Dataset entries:
[Start of section]
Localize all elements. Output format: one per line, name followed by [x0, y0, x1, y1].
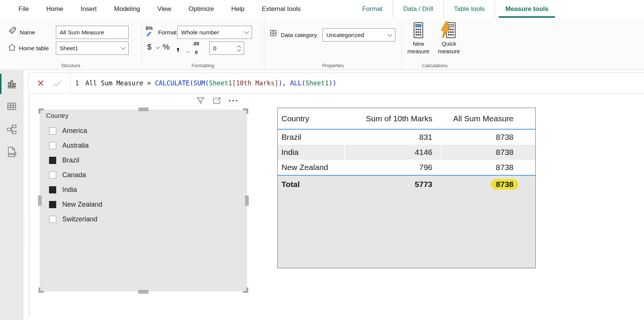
table-row-india[interactable]: India 4146 8738 [278, 145, 535, 160]
dax-token: [10th Marks] [232, 79, 278, 87]
quick-measure-button[interactable]: Quick measure [433, 22, 464, 55]
menu-help[interactable]: Help [223, 0, 253, 18]
menu-insert[interactable]: Insert [72, 0, 106, 18]
powerbi-window: File Home Insert Modeling View Optimize … [0, 0, 644, 320]
dax-token: ) [278, 79, 282, 87]
column-header-sum-10th-marks[interactable]: Sum of 10th Marks [345, 108, 441, 129]
spinner-arrows[interactable] [238, 45, 240, 51]
cancel-formula-button[interactable] [37, 80, 44, 87]
slicer-item-america[interactable]: America [40, 124, 247, 138]
table-header-row: Country Sum of 10th Marks All Sum Measur… [278, 108, 535, 129]
format-dropdown[interactable]: Whole number [177, 26, 252, 39]
cell-all-sum-measure: 8738 [442, 130, 535, 145]
tab-measure-tools[interactable]: Measure tools [495, 0, 558, 18]
checkbox[interactable] [49, 186, 56, 193]
tab-data-drill[interactable]: Data / Drill [393, 0, 443, 18]
table-view-button[interactable] [0, 95, 23, 118]
slicer-item-label: Canada [62, 171, 86, 179]
view-rail: DAX [0, 70, 23, 320]
ribbon-group-formatting: $% Format Whole number $ % , .00 → 0 0 [141, 18, 264, 70]
column-header-country[interactable]: Country [278, 108, 344, 129]
name-tag-icon [8, 26, 17, 35]
cell-sum-10th-marks: 4146 [345, 145, 441, 160]
slicer-item-label: Brazil [62, 156, 79, 164]
properties-group-label: Properties [264, 63, 402, 68]
dax-token: ALL( [290, 79, 306, 87]
quick-measure-label: Quick measure [433, 40, 464, 55]
table-row-new-zealand[interactable]: New Zealand 796 8738 [278, 160, 535, 175]
name-label: Name [20, 29, 35, 36]
menu-file[interactable]: File [10, 0, 37, 18]
new-measure-label: New measure [405, 40, 432, 55]
slicer-item-canada[interactable]: Canada [40, 168, 247, 182]
percent-format-button[interactable]: % [163, 42, 170, 51]
menu-external-tools[interactable]: External tools [253, 0, 309, 18]
report-view-button[interactable] [0, 73, 23, 95]
checkbox[interactable] [49, 157, 56, 164]
model-view-button[interactable] [0, 118, 23, 141]
filter-icon[interactable] [196, 96, 205, 105]
report-view-icon [6, 78, 17, 90]
resize-handle[interactable] [243, 288, 248, 293]
resize-handle[interactable] [138, 108, 148, 111]
resize-handle[interactable] [243, 108, 248, 114]
currency-chevron-icon[interactable] [156, 45, 160, 49]
decimal-places-icon[interactable]: .00 → 0 [185, 42, 201, 54]
canvas-alignment-guide [29, 95, 29, 317]
currency-format-button[interactable]: $ [147, 42, 152, 51]
dax-token: CALCULATE( [155, 79, 193, 87]
menu-home[interactable]: Home [37, 0, 72, 18]
menu-modeling[interactable]: Modeling [105, 0, 149, 18]
slicer-item-india[interactable]: India [40, 182, 247, 197]
tab-format[interactable]: Format [352, 0, 392, 18]
checkbox[interactable] [49, 172, 56, 179]
slicer-item-label: Switzerland [62, 215, 97, 223]
commit-formula-button[interactable] [53, 80, 62, 87]
resize-handle[interactable] [38, 288, 44, 293]
dax-query-view-button[interactable]: DAX [0, 141, 23, 163]
slicer-item-australia[interactable]: Australia [40, 138, 247, 153]
data-category-icon [269, 29, 277, 37]
svg-text:DAX: DAX [9, 152, 15, 156]
dax-token: All Sum Measure = [85, 79, 155, 87]
menu-optimize[interactable]: Optimize [180, 0, 223, 18]
dax-formula-input[interactable]: 1 All Sum Measure = CALCULATE(SUM(Sheet1… [71, 73, 644, 93]
decimal-places-value: 0 [213, 45, 217, 52]
tab-table-tools[interactable]: Table tools [444, 0, 494, 18]
country-slicer-visual[interactable]: Country America Australia Brazil Canada … [40, 110, 247, 292]
ribbon-group-properties: Data category Uncategorized Properties [264, 18, 402, 70]
new-measure-button[interactable]: New measure [405, 22, 432, 55]
resize-handle[interactable] [38, 196, 41, 206]
resize-handle[interactable] [138, 290, 148, 294]
slicer-item-label: America [62, 127, 87, 135]
cell-all-sum-measure: 8738 [442, 160, 535, 175]
slicer-item-new-zealand[interactable]: New Zealand [40, 197, 247, 212]
home-table-label: Home table [19, 45, 49, 52]
format-label: Format [158, 29, 177, 36]
checkbox[interactable] [49, 127, 56, 134]
thousands-separator-button[interactable]: , [176, 38, 180, 53]
home-table-dropdown[interactable]: Sheet1 [56, 42, 129, 55]
column-header-all-sum-measure[interactable]: All Sum Measure [442, 108, 535, 129]
slicer-item-switzerland[interactable]: Switzerland [40, 212, 247, 227]
focus-mode-icon[interactable] [212, 96, 221, 105]
spin-down-icon[interactable] [237, 48, 241, 52]
format-pencil-icon: $% [145, 25, 156, 37]
results-table-visual[interactable]: Country Sum of 10th Marks All Sum Measur… [277, 108, 536, 268]
ribbon-group-structure: Name All Sum Measure Home table Sheet1 S… [0, 18, 142, 70]
decimal-places-spinner[interactable]: 0 [209, 42, 244, 55]
data-category-dropdown[interactable]: Uncategorized [323, 28, 395, 42]
table-row-brazil[interactable]: Brazil 831 8738 [278, 130, 535, 145]
checkbox[interactable] [49, 142, 56, 149]
dax-token: SUM( [194, 79, 209, 87]
resize-handle[interactable] [38, 108, 44, 114]
more-options-icon[interactable] [229, 96, 238, 105]
resize-handle[interactable] [245, 196, 249, 206]
home-table-value: Sheet1 [60, 45, 78, 52]
measure-name-input[interactable]: All Sum Measure [56, 26, 129, 39]
checkbox[interactable] [49, 201, 56, 208]
formula-line-number: 1 [75, 79, 79, 87]
slicer-item-brazil[interactable]: Brazil [40, 153, 247, 168]
menu-view[interactable]: View [149, 0, 180, 18]
checkbox[interactable] [49, 216, 56, 223]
[End of section]
▶ [AIM OF THE EXERCISE] Look through the entries for lines containing the word "button" and return each one.

▶ [EXERCISE ANSWER]
quick-measure-button[interactable]: Quick measure [433, 22, 464, 55]
cancel-formula-button[interactable] [37, 80, 44, 87]
table-view-button[interactable] [0, 95, 23, 118]
percent-format-button[interactable]: % [163, 42, 170, 51]
report-view-button[interactable] [0, 73, 23, 95]
model-view-button[interactable] [0, 118, 23, 141]
currency-format-button[interactable]: $ [147, 42, 152, 51]
commit-formula-button[interactable] [53, 80, 62, 87]
dax-query-view-button[interactable]: DAX [0, 141, 23, 163]
new-measure-button[interactable]: New measure [405, 22, 432, 55]
thousands-separator-button[interactable]: , [176, 38, 180, 53]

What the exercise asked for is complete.